By Andrew Reilly
Preseason football is underway, and not a moment too soon. Not that I’m an especially avid Bears fan, but every second of airtime, every inch of newsprint and every pixel of internet real estate that once set its crosshairs on White Sox baseball can now be focused on more pressing concerns like what some other team in some other sport might achieve. To anyone still invested in the 2009 White Sox, this is a good thing: if they tank the season, no one will notice; if they pull off the “miracle” rally to the playoffs, we can all celebrate their grindiness and general ability to never give up or whichever cliche folks latch on to this time around.

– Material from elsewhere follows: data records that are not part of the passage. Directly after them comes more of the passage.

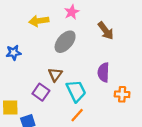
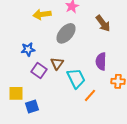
blue star: (14, 53) -> (28, 49), moved
purple square: (41, 92) -> (39, 70), moved
orange line: (77, 115) -> (90, 95), moved

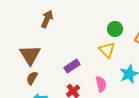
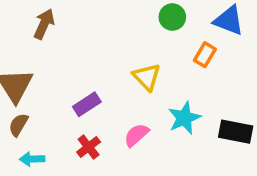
green circle: (115, 29) -> (172, 17), moved
pink semicircle: (101, 84) -> (136, 135), turned -119

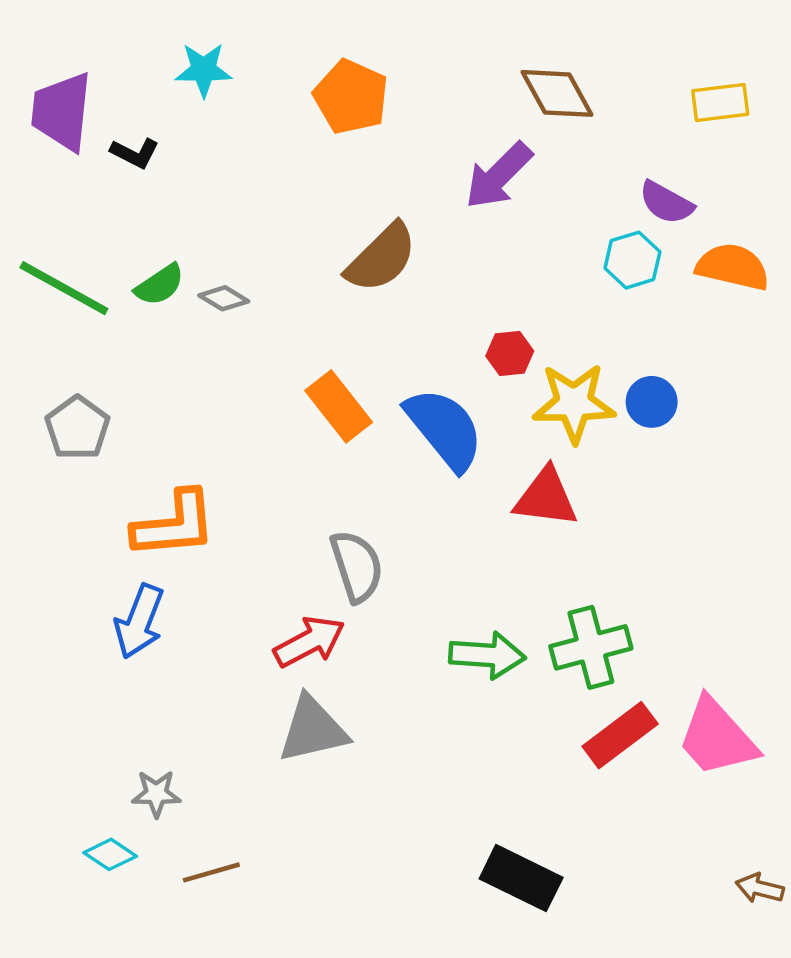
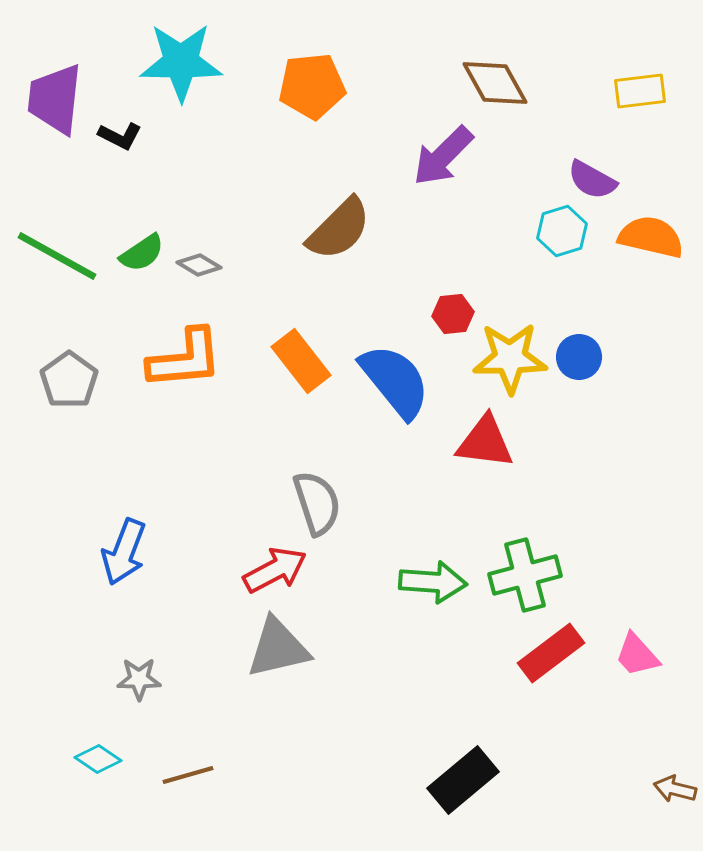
cyan star: (204, 70) -> (181, 62), size x1.6
orange pentagon: (351, 97) -> (312, 86), turned -30
orange L-shape: (174, 525) -> (185, 359), moved
pink trapezoid: (717, 737) -> (637, 655), size x0.6
gray star: (156, 794) -> (139, 679), moved
black rectangle: (521, 878) -> (463, 780), turned -66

Because by now, 118 games into the season, what possible reason could anyone have to think there’s something great just waiting to happen? Has even one act of greatness gone unpunished? One fit of brilliance not matched by some stretch of total slop? One minute they’re stomping on the class of the league, the next they’re coughing up series’ to the likes of the Mariners.
They can’t win, even though they usually do just that, amassing a body of work beyond good and bad, not even just being non-spectacular but actually falling into a pattern of being absolutely nothing at all.

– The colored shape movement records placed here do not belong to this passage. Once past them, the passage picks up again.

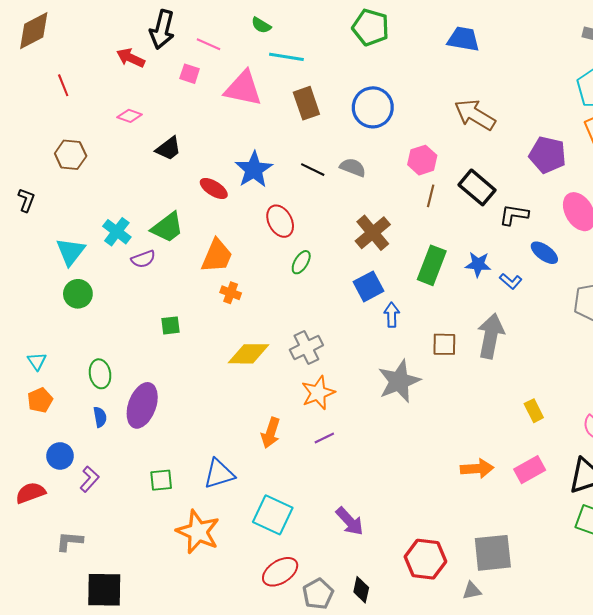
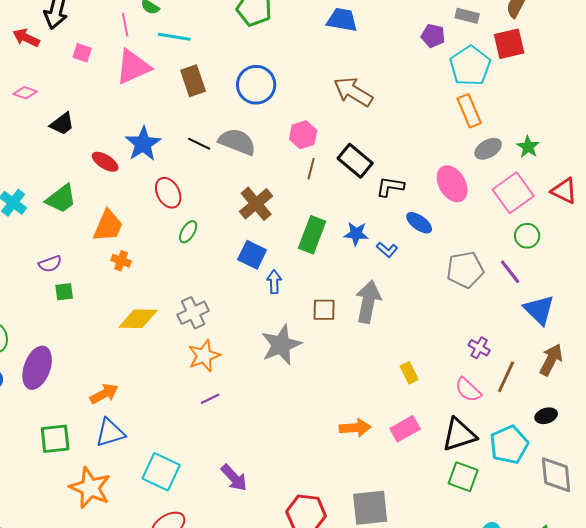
pink line: (208, 44) -> (125, 25), moved, turned 55
pink triangle: (243, 88) -> (133, 67), turned -36
purple pentagon: (548, 155) -> (433, 36), moved, size x0.7
gray semicircle: (353, 167) -> (237, 142), size x1.5
purple semicircle: (143, 259) -> (50, 264), moved
blue square: (369, 286) -> (252, 255), turned -36
orange arrow: (271, 433) -> (104, 394), moved, turned -136
green square: (161, 480) -> (55, 439), size x1.4

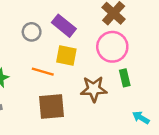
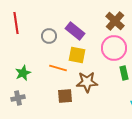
brown star: (94, 89) -> (87, 82), moved
brown square: (51, 106) -> (65, 96), size x0.7

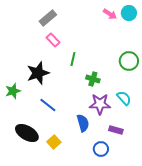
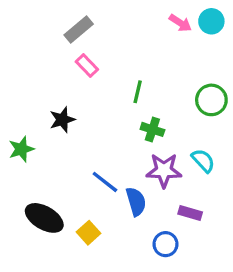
green line: (73, 59) -> (138, 92), moved
black star: (38, 73) -> (62, 120), size x0.7
blue line: (48, 105) -> (105, 182), moved

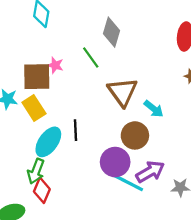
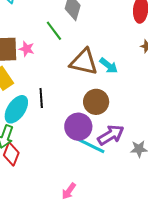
pink star: (55, 65) -> (27, 49), moved
brown triangle: (122, 92) -> (84, 62), turned -40
cyan arrow: (154, 109) -> (109, 66), moved

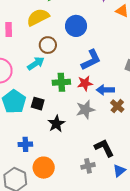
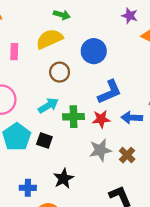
cyan arrow: (36, 63) -> (48, 106), moved
blue arrow: (105, 90) -> (132, 118), moved
brown cross: (117, 106) -> (127, 155), moved
black star: (56, 124) -> (63, 179), moved

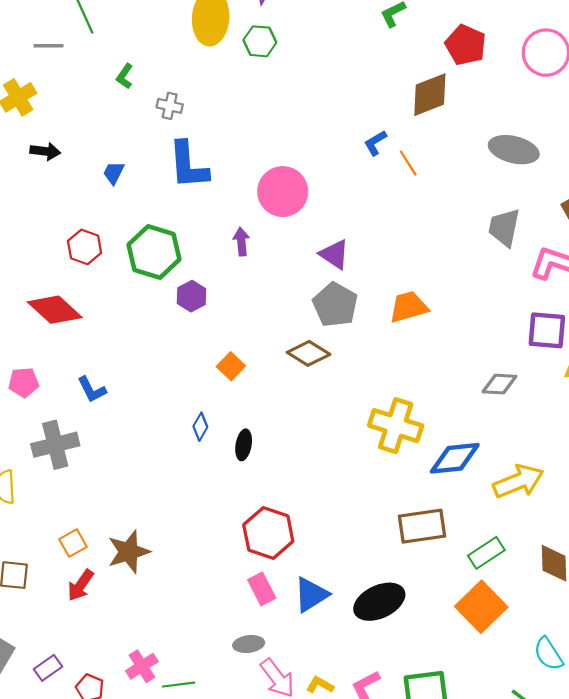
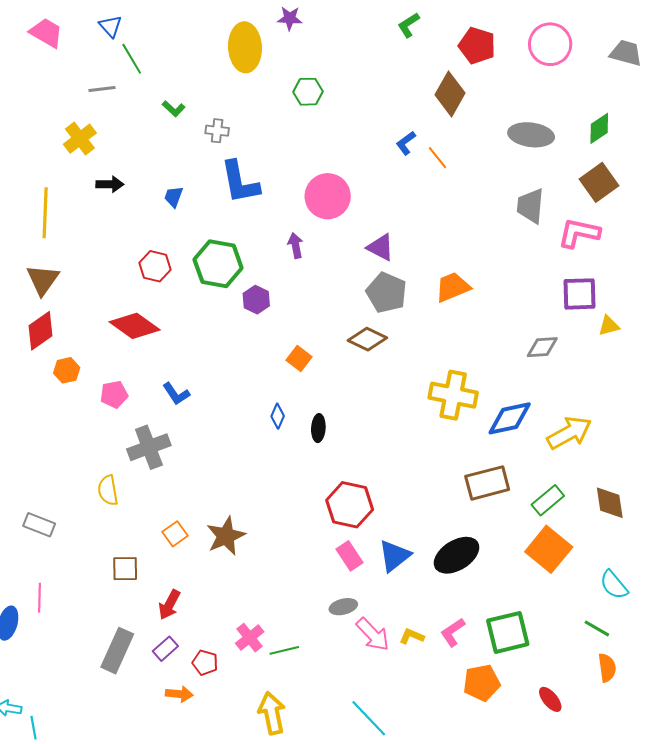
green hexagon: (260, 41) -> (308, 92), moved
green L-shape: (125, 76) -> (174, 109), turned -75
brown diamond: (430, 95) -> (450, 94), turned -33
red arrow: (81, 585) -> (169, 605), moved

They’re in it, but they can’t do anything about it; they’re not out of it, but they might as well be.
Meanwhile on the South Side of Chicago, Freddy Garcia will start Tuesday, Jose Contreras can’t find the form he had earlier in the year and the Sox are going to need a lot of offensive firepower from Jim Thome, Paul Konerko and Jermaine Dye. It’s as though 2006 never ended, 2007 never happened and 2008 never laid the blueprint for the sputtering non-baseball that followed. If the Sox fail to repeat as division champions, history says the Bears are due to take the NFC. Believe.
Or, alternately, don’t. Whatever.
Week in Review: Surrender a series, take a series. As it was, so it shall be.

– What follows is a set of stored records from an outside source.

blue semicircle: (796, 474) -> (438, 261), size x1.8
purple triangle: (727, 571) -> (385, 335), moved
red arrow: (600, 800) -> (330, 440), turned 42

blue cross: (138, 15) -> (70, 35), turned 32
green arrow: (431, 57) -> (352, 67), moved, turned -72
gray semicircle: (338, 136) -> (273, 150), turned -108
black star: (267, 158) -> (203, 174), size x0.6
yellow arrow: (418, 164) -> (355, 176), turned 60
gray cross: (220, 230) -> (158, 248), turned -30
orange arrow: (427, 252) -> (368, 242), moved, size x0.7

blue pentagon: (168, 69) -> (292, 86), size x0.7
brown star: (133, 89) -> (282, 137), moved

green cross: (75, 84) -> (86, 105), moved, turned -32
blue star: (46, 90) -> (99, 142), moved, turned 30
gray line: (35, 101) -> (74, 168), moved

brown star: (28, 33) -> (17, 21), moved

Week in Preview: A six-game homestand against the Royals and Orioles, two teams whose collective mediocrity hint at a rough week for the Team of Destiny.
The Q Factor: His numbers down since his triumphant return, the world waits in fear and awe for Carlos Quentin to lay waste to the rest of the American League, the corpses of his rivals stacked into a pile pointing towards the sun. When asked Thursday about his low batting average, Quentin fixed his gaze on the horizon and responded “All shall be revealed when all must be revealed. Now is the time for reflection, not for action; measure my work not by numbers but by the trail of dead left in its wake.”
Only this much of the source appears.